So get rid of all evil behavior. Be done with all deceit, hypocrisy, jealousy, and all unkind speech. Like newborn babies, you must crave pure spiritual milk so that you will grow into a full experience of salvation. Cry out for this nourishment, now that you have had a taste of the Lord’s kindness. 1 Peter 2:1-3
What do we crave? What do we cry out for? What do we think about and give energy to and pursue?
The latest iPhone? That new flat screen tv? A better car? Some new jeans? The next sweet treat we can put in our mouths?

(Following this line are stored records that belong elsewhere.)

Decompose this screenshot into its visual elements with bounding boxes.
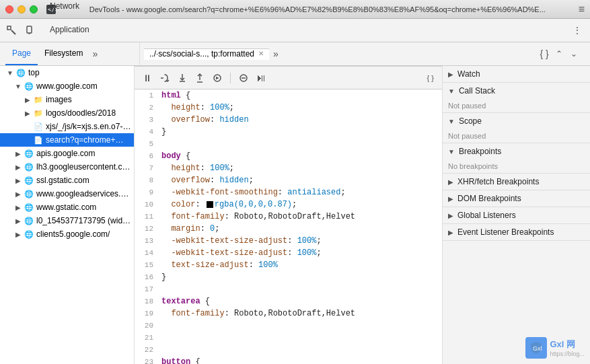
rp-section-header[interactable]: ▶Event Listener Breakpoints <box>443 224 590 240</box>
line-content[interactable] <box>159 344 442 356</box>
line-content[interactable]: height: 100%; <box>159 162 442 174</box>
tree-label: search?q=chrome+断点调试... <box>46 135 131 146</box>
tree-toggle[interactable] <box>13 162 23 172</box>
step-button[interactable] <box>210 71 225 85</box>
rp-section-header[interactable]: ▶Watch <box>443 66 590 82</box>
line-content[interactable] <box>159 320 442 332</box>
svg-text:Gxl: Gxl <box>533 345 542 352</box>
tree-item-www-google-com[interactable]: 🌐www.google.com <box>0 79 134 93</box>
tree-toggle[interactable] <box>23 95 32 104</box>
rp-section-header[interactable]: ▼Call Stack <box>443 83 590 99</box>
line-content[interactable]: color: rgba(0,0,0,0.87); <box>159 198 442 211</box>
file-icon: 📄 <box>34 122 43 131</box>
line-content[interactable]: overflow: hidden <box>159 114 442 126</box>
tree-toggle[interactable] <box>13 176 23 185</box>
line-content[interactable]: button { <box>159 356 442 364</box>
line-content[interactable] <box>159 138 442 150</box>
file-tab-social[interactable]: ../·scs/social-s..., tp:formatted ✕ <box>144 48 269 60</box>
code-editor[interactable]: 1html {2 height: 100%;3 overflow: hidden… <box>135 89 442 364</box>
pause-button[interactable]: ⏸ <box>140 71 155 85</box>
subtab-page[interactable]: Page <box>5 42 38 65</box>
window-title: DevTools - www.google.com/search?q=chrom… <box>62 5 573 13</box>
step-into-button[interactable] <box>175 71 190 85</box>
tree-toggle[interactable] <box>13 216 23 225</box>
tree-item-apis-google-com[interactable]: 🌐apis.google.com <box>0 147 134 160</box>
navigate-down-button[interactable]: ⌄ <box>567 47 581 61</box>
main-tab-application[interactable]: Application <box>42 19 104 42</box>
line-number: 19 <box>135 307 159 320</box>
line-content[interactable] <box>159 283 442 295</box>
menu-button[interactable]: ≡ <box>579 3 585 15</box>
tree-label: apis.google.com <box>36 149 95 158</box>
line-content[interactable]: font-family: Roboto,RobotoDraft,Helvet <box>159 307 442 320</box>
tree-item-images[interactable]: 📁images <box>0 93 134 106</box>
file-tabs-area: ../·scs/social-s..., tp:formatted ✕ » { … <box>140 47 585 61</box>
rp-section-header[interactable]: ▶DOM Breakpoints <box>443 190 590 207</box>
line-content[interactable]: font-family: Roboto,RobotoDraft,Helvet <box>159 211 442 223</box>
rp-section-header[interactable]: ▶XHR/fetch Breakpoints <box>443 174 590 190</box>
line-content[interactable]: margin: 0; <box>159 223 442 235</box>
tree-toggle[interactable] <box>13 149 23 158</box>
deactivate-breakpoints-button[interactable] <box>236 71 251 85</box>
navigate-up-button[interactable]: ⌃ <box>552 47 566 61</box>
line-content[interactable]: overflow: hidden; <box>159 174 442 186</box>
line-content[interactable]: -webkit-text-size-adjust: 100%; <box>159 235 442 247</box>
rp-section-header[interactable]: ▶Global Listeners <box>443 207 590 223</box>
step-out-button[interactable] <box>192 71 207 85</box>
line-content[interactable]: height: 100%; <box>159 102 442 114</box>
rp-section-arrow: ▶ <box>448 212 453 219</box>
rp-section-header[interactable]: ▼Breakpoints <box>443 143 590 159</box>
tree-item-ssl-gstatic-com[interactable]: 🌐ssl.gstatic.com <box>0 174 134 187</box>
format-button[interactable]: { } <box>538 47 551 61</box>
minimize-button[interactable] <box>17 5 26 13</box>
pause-on-exceptions-button[interactable]: ⏯ <box>254 71 268 85</box>
line-content[interactable]: } <box>159 126 442 138</box>
line-number: 11 <box>135 211 159 223</box>
line-number: 23 <box>135 356 159 364</box>
line-content[interactable]: body { <box>159 150 442 162</box>
line-content[interactable]: -webkit-font-smoothing: antialiased; <box>159 186 442 198</box>
rp-section-header[interactable]: ▼Scope <box>443 113 590 129</box>
tree-item-top[interactable]: 🌐top <box>0 66 134 79</box>
tree-item-www-gstatic-com[interactable]: 🌐www.gstatic.com <box>0 201 134 214</box>
tree-item-clients5-google-com-[interactable]: 🌐clients5.google.com/ <box>0 227 134 241</box>
main-tab-network[interactable]: Network <box>42 0 104 19</box>
inspect-element-button[interactable] <box>3 22 20 38</box>
tree-label: www.google.com <box>36 81 98 91</box>
line-content[interactable]: text-size-adjust: 100% <box>159 259 442 271</box>
rp-section-label: Event Listener Breakpoints <box>457 227 554 237</box>
tree-item-lh3-googleuserconten[interactable]: 🌐lh3.googleusercontent.com <box>0 160 134 174</box>
svg-rect-2 <box>7 26 11 30</box>
file-tab-close[interactable]: ✕ <box>258 50 264 57</box>
tree-toggle[interactable] <box>13 229 23 239</box>
tree-item-l0-1545377173795--wi[interactable]: 🌐l0_1545377173795 (widget) <box>0 214 134 227</box>
tree-item-www-googleadservices[interactable]: 🌐www.googleadservices.com <box>0 187 134 201</box>
tree-item-search-q-chrome-----[interactable]: 📄search?q=chrome+断点调试... <box>0 133 134 147</box>
line-content[interactable]: -webkit-text-size-adjust: 100%; <box>159 247 442 259</box>
file-tabs-more[interactable]: » <box>270 48 281 59</box>
device-toolbar-button[interactable] <box>22 22 39 38</box>
tree-item-logos-doodles-2018[interactable]: 📁logos/doodles/2018 <box>0 106 134 120</box>
close-button[interactable] <box>5 5 13 13</box>
tree-toggle[interactable] <box>13 203 23 212</box>
line-content[interactable] <box>159 332 442 344</box>
line-number: 5 <box>135 138 159 150</box>
rp-section-arrow: ▼ <box>448 87 455 95</box>
more-tabs-button[interactable]: ⋮ <box>567 25 587 36</box>
maximize-button[interactable] <box>30 5 38 13</box>
rp-section-arrow: ▼ <box>448 118 455 125</box>
tree-item-xjs---js-k-xjs-s-en-[interactable]: 📄xjs/_/js/k=xjs.s.en.o7-j2t2yx... <box>0 120 134 133</box>
subtab-more[interactable]: » <box>89 48 100 59</box>
rp-section-call-stack: ▼Call StackNot paused <box>443 83 590 113</box>
tree-toggle[interactable] <box>23 108 32 118</box>
line-content[interactable]: html { <box>159 89 442 102</box>
tree-toggle[interactable] <box>13 81 23 91</box>
line-content[interactable]: } <box>159 271 442 283</box>
tree-toggle[interactable] <box>13 189 23 198</box>
debugger-bar: ⏸ <box>135 66 442 89</box>
file-icon: 📄 <box>34 136 43 145</box>
line-content[interactable]: textarea { <box>159 295 442 307</box>
tree-toggle[interactable] <box>5 68 15 77</box>
subtab-filesystem[interactable]: Filesystem <box>38 42 89 65</box>
step-over-button[interactable] <box>157 71 172 85</box>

Where does my attention rest when I’m resting? What do my thoughts wander towards when I’m not pushing them in any particular direction?
What do I crave?
This is a deeply difficult question to wrestle with. In truth we crave a lot of things we shouldn’t. Some of them are just inherently wrong to desire—“lusts of the flesh” as the Bible would call them. Others aren’t wrong, they just occupy too much of our time, take too high a priority, become too central to why we are living. Come to think of it, the Bible calls these lusts of the flesh as well…
Have we tasted of the Lord’s kindness? Have we been saved apart from our own merit? Are we living as children of the King? If so, why do we more easily crave other things, rather than crying out for nourishment of the Spirit?

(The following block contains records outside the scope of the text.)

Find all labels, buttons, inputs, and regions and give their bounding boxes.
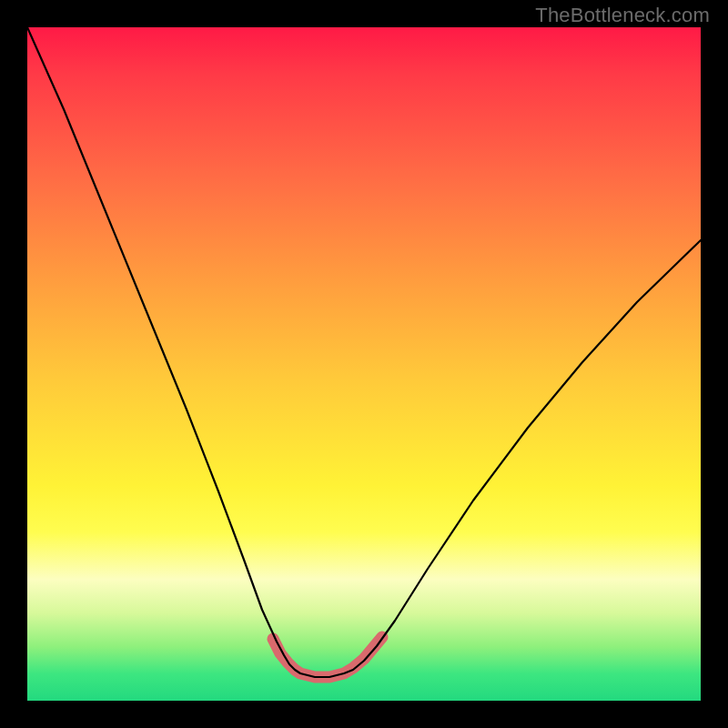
plot-gradient-area [27, 27, 701, 701]
bottleneck-curve [27, 27, 701, 677]
chart-frame: TheBottleneck.com [0, 0, 728, 728]
curve-svg [27, 27, 701, 701]
optimal-zone-highlight [273, 637, 382, 677]
watermark-text: TheBottleneck.com [535, 4, 710, 27]
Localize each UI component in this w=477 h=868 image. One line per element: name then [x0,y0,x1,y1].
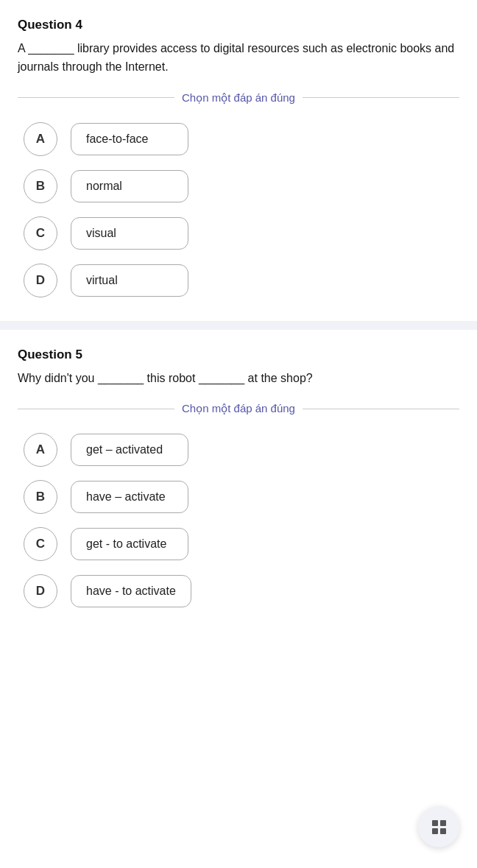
question4-chooser: Chọn một đáp án đúng [182,91,295,105]
divider-line-right [303,97,459,98]
divider5-line-right [303,409,459,409]
option-a-circle: A [24,122,57,156]
option5-c-circle: C [24,527,57,561]
question4-options: A face-to-face B normal C visual D virtu… [18,122,459,297]
option-d-circle: D [24,264,57,297]
option5-b-box: have – activate [71,481,188,513]
question5-option-d[interactable]: D have - to activate [24,574,453,608]
option5-a-circle: A [24,433,57,467]
question4-block: Question 4 A _______ library provides ac… [0,0,477,321]
option-c-box: visual [71,217,188,250]
question4-option-c[interactable]: C visual [24,216,453,250]
option5-d-circle: D [24,574,57,608]
question5-chooser: Chọn một đáp án đúng [182,402,295,415]
option5-a-box: get – activated [71,434,188,466]
question4-divider: Chọn một đáp án đúng [18,91,459,105]
option-b-circle: B [24,169,57,203]
option-d-box: virtual [71,264,188,297]
option-c-circle: C [24,216,57,250]
question4-text: A _______ library provides access to dig… [18,40,459,77]
question4-option-a[interactable]: A face-to-face [24,122,453,156]
question4-label: Question 4 [18,18,459,32]
question5-text: Why didn't you _______ this robot ______… [18,370,459,388]
question5-option-c[interactable]: C get - to activate [24,527,453,561]
question4-option-d[interactable]: D virtual [24,264,453,297]
question5-label: Question 5 [18,347,459,362]
question4-option-b[interactable]: B normal [24,169,453,203]
option5-d-box: have - to activate [71,575,191,607]
question-separator [0,321,477,330]
question5-divider: Chọn một đáp án đúng [18,402,459,415]
question5-option-a[interactable]: A get – activated [24,433,453,467]
option-a-box: face-to-face [71,123,188,155]
divider5-line-left [18,409,174,409]
question5-block: Question 5 Why didn't you _______ this r… [0,330,477,632]
grid-fab-button[interactable] [418,806,459,847]
option5-b-circle: B [24,480,57,514]
question5-option-b[interactable]: B have – activate [24,480,453,514]
grid-icon [432,820,446,834]
question5-options: A get – activated B have – activate C ge… [18,433,459,608]
option5-c-box: get - to activate [71,528,188,560]
divider-line-left [18,97,174,98]
option-b-box: normal [71,170,188,202]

Maybe we forget. Maybe we lose sight of what God is doing and what he’s offering. Or maybe we’re just broken sinners who need constant reminders and course correction. Yes, that last one’s the most true.
I want the full experience of salvation, not just a bidding of time until heaven. I want the full experience of salvation, not just a hope for someday, when Jesus returns. I want all there is, all that can be, all of God. Here. Now. I do want this.

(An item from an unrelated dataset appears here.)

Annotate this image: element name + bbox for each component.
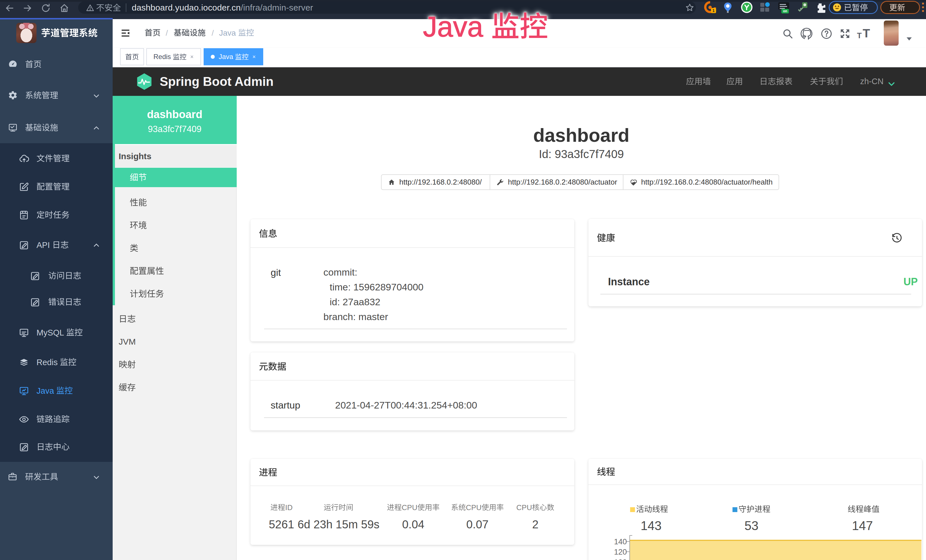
svg-text:on: on xyxy=(783,9,787,13)
svg-text:1: 1 xyxy=(713,8,715,13)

I do crave this. But I wander in sin and find distraction in the other hunger pangs that also ring out. Those pangs of empty promises and broken attempts at fullness of life. I crave this food from the Savior, but I lack the discipline to stop eating whatever the world puts in front of me. I tend to stuff my soul with all the junk that lies around too close at hand. I forget myself and where I’ve come from and whose I am. I forget the feast that’s offered and the way he satisfies; trading it instead for the unpalatable emptiness of what’s in close proximity.
Will all those things I wish I had, and all those dreams of what I could do, and all the ways I wish for different circumstances really feed my soul? I should be craving the only sustenance that brings life and fullness. Then all those others things will find their place and play their part and live down to their potential.
Lord, may I crave more of you and not lose sight of the ways I long to put other things and other people in the role of filling my soul as only you can.